First of all, what is going on right now is a revision to the Inyo National Forest overall plan. Basically all of the mountainous terrain we recreate on in the Eastern and High Sierra is on, or requires passing through, the Inyo National Forest. The "Forest Plan" is an overarching, general document. The "constitution" of the Forest, if you will. This document will not include specific directives. It is, however, a document that will guide and structure the course of upcoming specific decisions the Forest Service will make.

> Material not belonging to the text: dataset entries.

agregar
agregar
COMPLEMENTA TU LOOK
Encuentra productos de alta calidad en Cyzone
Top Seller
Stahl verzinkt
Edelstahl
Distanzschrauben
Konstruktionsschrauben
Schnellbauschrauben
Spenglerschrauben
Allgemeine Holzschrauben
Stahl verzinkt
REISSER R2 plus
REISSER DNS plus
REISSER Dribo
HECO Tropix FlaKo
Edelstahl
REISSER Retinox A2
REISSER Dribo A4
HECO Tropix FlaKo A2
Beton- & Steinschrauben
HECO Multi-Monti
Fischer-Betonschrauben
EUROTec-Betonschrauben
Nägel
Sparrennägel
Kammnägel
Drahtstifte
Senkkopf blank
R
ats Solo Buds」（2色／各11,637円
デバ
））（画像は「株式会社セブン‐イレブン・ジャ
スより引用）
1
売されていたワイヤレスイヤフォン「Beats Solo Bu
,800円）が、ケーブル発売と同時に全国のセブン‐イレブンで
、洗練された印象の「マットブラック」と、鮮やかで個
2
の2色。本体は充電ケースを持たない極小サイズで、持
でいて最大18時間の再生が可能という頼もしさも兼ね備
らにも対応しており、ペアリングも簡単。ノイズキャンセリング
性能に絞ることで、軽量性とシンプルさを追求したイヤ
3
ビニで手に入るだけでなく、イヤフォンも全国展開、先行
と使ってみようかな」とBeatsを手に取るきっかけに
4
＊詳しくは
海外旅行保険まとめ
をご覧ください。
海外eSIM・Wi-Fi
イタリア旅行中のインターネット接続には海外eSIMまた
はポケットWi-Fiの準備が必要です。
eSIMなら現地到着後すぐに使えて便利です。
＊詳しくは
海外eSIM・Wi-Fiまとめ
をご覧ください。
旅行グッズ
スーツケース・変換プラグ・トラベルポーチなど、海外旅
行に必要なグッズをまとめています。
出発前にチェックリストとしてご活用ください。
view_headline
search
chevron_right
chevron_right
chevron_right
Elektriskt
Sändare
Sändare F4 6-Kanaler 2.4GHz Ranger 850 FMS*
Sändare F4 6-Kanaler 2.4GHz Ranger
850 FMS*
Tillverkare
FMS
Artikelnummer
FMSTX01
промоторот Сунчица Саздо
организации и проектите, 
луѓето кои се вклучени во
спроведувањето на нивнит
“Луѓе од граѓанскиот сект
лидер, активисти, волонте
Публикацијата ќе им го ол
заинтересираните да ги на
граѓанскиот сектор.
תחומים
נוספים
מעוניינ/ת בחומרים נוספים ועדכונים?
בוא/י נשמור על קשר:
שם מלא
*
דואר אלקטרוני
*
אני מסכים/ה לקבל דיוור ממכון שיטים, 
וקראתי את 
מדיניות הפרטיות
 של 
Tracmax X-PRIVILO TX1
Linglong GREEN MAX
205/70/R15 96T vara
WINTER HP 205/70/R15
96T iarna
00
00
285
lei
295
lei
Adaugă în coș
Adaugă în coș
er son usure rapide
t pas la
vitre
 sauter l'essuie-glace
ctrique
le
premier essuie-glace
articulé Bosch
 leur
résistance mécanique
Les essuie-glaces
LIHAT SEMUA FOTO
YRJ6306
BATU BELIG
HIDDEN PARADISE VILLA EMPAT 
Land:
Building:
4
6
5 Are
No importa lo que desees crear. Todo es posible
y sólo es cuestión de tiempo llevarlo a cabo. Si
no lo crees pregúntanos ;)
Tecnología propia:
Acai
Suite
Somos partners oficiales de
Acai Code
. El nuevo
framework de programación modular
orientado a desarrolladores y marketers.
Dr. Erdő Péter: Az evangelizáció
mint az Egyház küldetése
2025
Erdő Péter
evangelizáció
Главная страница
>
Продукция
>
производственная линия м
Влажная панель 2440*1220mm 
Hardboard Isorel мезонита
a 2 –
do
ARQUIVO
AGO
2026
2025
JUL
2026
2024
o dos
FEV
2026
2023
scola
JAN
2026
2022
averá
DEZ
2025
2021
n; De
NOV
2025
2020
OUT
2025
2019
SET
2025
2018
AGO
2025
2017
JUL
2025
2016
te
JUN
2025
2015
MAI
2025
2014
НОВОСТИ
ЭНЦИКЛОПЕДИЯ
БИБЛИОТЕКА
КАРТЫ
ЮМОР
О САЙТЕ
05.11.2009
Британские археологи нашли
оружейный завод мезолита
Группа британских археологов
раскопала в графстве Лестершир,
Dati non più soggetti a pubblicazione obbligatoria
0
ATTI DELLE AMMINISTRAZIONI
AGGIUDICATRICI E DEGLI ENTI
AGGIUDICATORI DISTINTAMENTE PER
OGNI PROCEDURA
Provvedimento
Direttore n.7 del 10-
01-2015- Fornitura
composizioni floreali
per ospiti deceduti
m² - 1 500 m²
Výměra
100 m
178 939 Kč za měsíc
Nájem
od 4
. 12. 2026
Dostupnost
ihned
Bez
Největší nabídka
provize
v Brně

The process of revising this 26 year old plan is a multi-year project, undertaken in conjunction with neighboring Forests as well. Inyo, Sequoia, and Sierra National Forests are all using a new method of plan writing that is supposed to better encourage public participation. The procedure includes online, interactive phases and occasional public meetings.

Inyo National Forest Draft Assessment

As of right now, mid-January 2014, the plan revision process is about halfway through. The Forest "assessment" has been completed. This pdf  holds the entire INF assessment. Essentially, the assessment is exactly that; it's a summary of how things are right now. Information of interest to mountain athletes and professionals is found in Chapters 6 and 9. (Pages 102 and 134, respectively)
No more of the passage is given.